A new study from Grant Thornton LLP and BusinessWeek Research Services explores executives’ views on corporate responsibility. According to the study, "77% of executives say that corporate responsibility will have a major impact on their business strategies over the next few years, and 76% agree it can enhance a company’s profitability."
When asked How responsible should companies be?, Executives had a broad sense of what issues need to be addressed when seeking corporately responsible business practices.
Key findings from the study include:
Despite a decrease in economic and business optimism, executives expect more resources will be allocated to corporate responsibility initiatives.
Executives are supporting corporate responsibility initiatives not just for compliance or image reasons, but because they believe corporate responsibility improves profitability.
Executives believe social responsibility programs may provide the greatest opportunity for companies to break away from the pack and demonstrate leadership.
Executives believe that environmental responsibility programs have little effect in attracting and retaining employees.
Executives welcome increased government regulation regarding corporate responsibility because they see it as a way to ensure that everyone plays by the rules.
However some executives view government regulation are leery of government intervention. One CMO is quoted in the report, "The best way to keep government regulators at bay is to do it yourself; don’t make them impose their perception of what people want in terms of social and environmental responsibility. The government has a unique way of misinterpreting what people want and turning it into policy. Companies do a better job of gauging what people really want and are better at providing it."
According to the report What encourages investment in environmental responsibility "the overwhelming majority of respondents (95%) agreed that tax incentives headed the list. Customer recognition and the availability of new technologies were also key factors."

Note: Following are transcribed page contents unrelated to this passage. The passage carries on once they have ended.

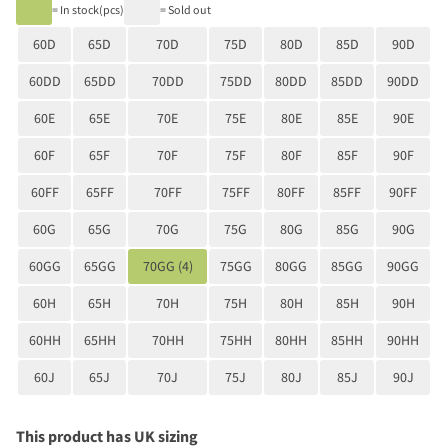
= In stock(pcs)
= Sold out
60D
65D
70D
75D
80D
85D
90D
60DD
65DD
70DD
75DD
80DD
85DD
90DD
60E
65E
70E
75E
80E
85E
90E
60F
65F
70F
75F
80F
85F
90F
60FF
65FF
70FF
75FF
80FF
85FF
90FF
60G
65G
70G
75G
80G
85G
90G
60GG
65GG
70GG (4)
75GG
80GG
85GG
90GG
60H
65H
70H
75H
80H
85H
90H
60HH
65HH
70HH
75HH
80HH
85HH
90HH
60J
65J
70J
75J
80J
85J
90J
This product has UK sizing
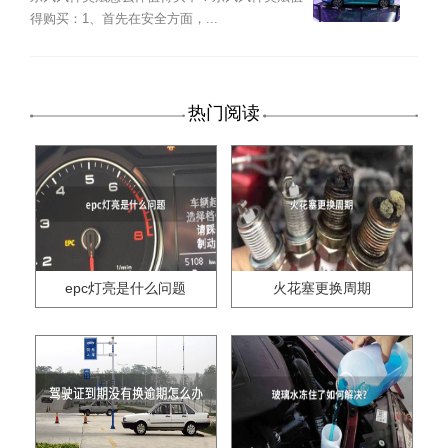
得购买：1、首先在安全方面，...
热门阅读
epc灯亮是什么问题
火花塞更换周期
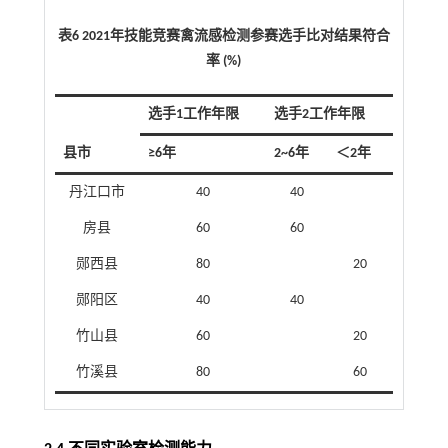
表6 2021年技能竞赛禽流感检测参赛选手比对结果符合
率 (%)
选手1工作年限
选手2工作年限
县市
≥6年
2~6年
＜2年
丹江口市
40
40
房县
60
60
郧西县
80
20
郧阳区
40
40
竹山县
60
20
竹溪县
80
60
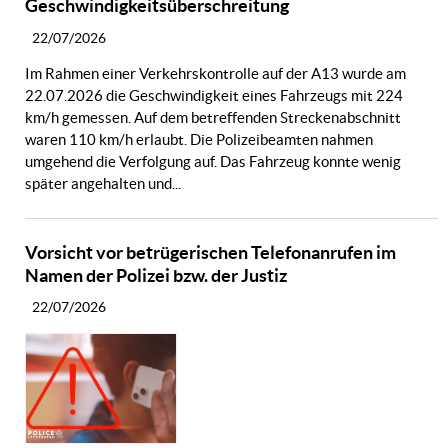
Geschwindigkeitsüberschreitung
22/07/2026
Im Rahmen einer Verkehrskontrolle auf der A13 wurde am
22.07.2026 die Geschwindigkeit eines Fahrzeugs mit 224
km/h gemessen. Auf dem betreffenden Streckenabschnitt
waren 110 km/h erlaubt. Die Polizeibeamten nahmen
umgehend die Verfolgung auf. Das Fahrzeug konnte wenig
später angehalten und...
Vorsicht vor betrügerischen Telefonanrufen im
Namen der Polizei bzw. der Justiz
22/07/2026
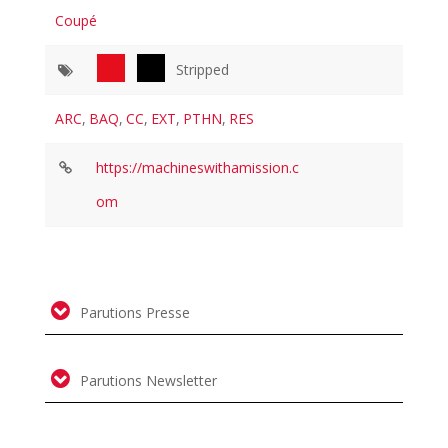
Coupé
Stripped
ARC
,
BAQ
,
CC
,
EXT
,
PTHN
,
RES
https://machineswithamission.c
om
Parutions Presse
Parutions Newsletter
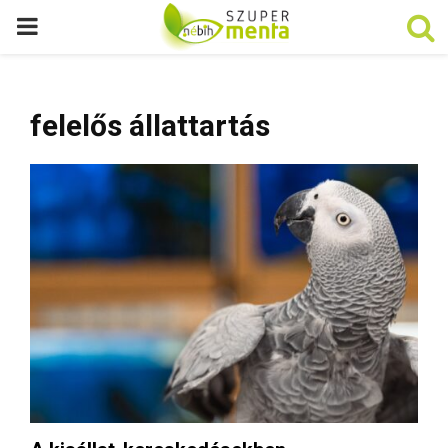
P
R
felelős állattartás
I
M
A
R
Y
M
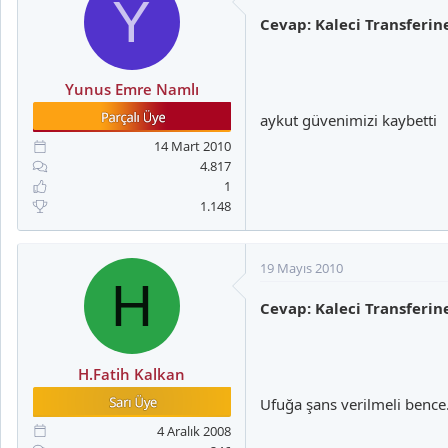
Y
Cevap: Kaleci Transferi
Yunus Emre Namlı
aykut güvenimizi kaybetti
14 Mart 2010
4.817
1
1.148
19 Mayıs 2010
H
Cevap: Kaleci Transferi
H.Fatih Kalkan
Ufuğa şans verilmeli bence.
4 Aralık 2008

Graph Sources: Grant Thornton LLP and BusinessWeek Research Services, “Grant Thornton Survey of U.S. Business Leaders 15th Edition” (November 2007).
The report is available for free from Grant Thornton LLP.
Discussion
By David McKnight on Dec 05, 2007
Is this statement correct?
Executives believe that environmental responsibility programs have little effect in attracting and retaining employees.

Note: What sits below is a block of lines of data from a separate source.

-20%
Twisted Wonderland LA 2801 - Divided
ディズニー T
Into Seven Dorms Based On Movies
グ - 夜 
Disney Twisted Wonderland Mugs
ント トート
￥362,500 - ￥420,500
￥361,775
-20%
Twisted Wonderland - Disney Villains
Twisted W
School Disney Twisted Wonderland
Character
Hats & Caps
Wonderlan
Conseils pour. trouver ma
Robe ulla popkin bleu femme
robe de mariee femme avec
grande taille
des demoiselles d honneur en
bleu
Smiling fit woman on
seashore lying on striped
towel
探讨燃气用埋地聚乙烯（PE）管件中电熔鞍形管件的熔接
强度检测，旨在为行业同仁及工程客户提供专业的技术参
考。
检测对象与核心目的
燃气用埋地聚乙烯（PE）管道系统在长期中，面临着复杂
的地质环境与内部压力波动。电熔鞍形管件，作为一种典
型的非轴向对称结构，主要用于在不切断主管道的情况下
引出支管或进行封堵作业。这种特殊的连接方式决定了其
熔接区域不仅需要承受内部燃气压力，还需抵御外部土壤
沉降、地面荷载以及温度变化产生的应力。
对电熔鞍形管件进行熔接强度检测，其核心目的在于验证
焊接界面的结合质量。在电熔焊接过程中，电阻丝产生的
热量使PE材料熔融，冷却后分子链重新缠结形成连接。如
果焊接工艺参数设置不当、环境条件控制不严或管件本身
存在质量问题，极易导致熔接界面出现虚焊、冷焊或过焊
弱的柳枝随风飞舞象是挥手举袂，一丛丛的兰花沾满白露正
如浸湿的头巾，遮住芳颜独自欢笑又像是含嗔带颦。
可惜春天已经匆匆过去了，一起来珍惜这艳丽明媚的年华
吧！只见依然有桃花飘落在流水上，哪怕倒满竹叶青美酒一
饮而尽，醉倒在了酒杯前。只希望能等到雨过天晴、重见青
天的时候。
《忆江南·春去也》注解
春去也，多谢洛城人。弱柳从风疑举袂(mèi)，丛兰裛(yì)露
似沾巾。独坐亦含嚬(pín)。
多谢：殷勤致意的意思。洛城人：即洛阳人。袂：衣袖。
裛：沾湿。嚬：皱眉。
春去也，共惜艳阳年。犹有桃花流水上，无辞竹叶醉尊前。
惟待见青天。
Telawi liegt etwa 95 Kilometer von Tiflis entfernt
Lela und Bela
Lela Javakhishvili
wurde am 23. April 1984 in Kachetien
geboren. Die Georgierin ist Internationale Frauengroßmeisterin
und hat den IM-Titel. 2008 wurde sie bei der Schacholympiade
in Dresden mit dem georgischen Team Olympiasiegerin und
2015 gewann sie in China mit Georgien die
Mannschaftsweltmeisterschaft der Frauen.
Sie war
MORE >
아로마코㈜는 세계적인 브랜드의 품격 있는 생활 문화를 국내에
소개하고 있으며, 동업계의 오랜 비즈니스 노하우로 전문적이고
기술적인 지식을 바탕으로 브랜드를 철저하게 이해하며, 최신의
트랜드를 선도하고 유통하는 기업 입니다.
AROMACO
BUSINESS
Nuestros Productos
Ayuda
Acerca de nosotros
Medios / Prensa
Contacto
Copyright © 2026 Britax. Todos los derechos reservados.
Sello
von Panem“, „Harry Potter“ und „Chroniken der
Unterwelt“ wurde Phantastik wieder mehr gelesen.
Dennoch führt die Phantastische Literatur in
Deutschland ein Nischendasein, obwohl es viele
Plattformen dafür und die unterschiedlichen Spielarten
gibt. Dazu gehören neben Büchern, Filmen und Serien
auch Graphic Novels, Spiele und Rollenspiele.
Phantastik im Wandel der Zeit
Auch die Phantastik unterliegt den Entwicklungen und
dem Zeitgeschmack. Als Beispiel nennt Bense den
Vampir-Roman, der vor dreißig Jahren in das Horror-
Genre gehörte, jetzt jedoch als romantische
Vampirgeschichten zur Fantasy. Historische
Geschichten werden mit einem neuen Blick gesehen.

In our employment environment I do think it’s a factor that new employees will look at. I know it’s an issue with existing employees.
Also, my concern with Government involvement will be that this will not keep the government at bay…. “best way to keep government regulators at bay is to do it yourself”, instead the government will simply change it’s focus from creating programs to determining which programs are in some way violating someone’s rights. Not necessarily a bad things...just that they are not going away.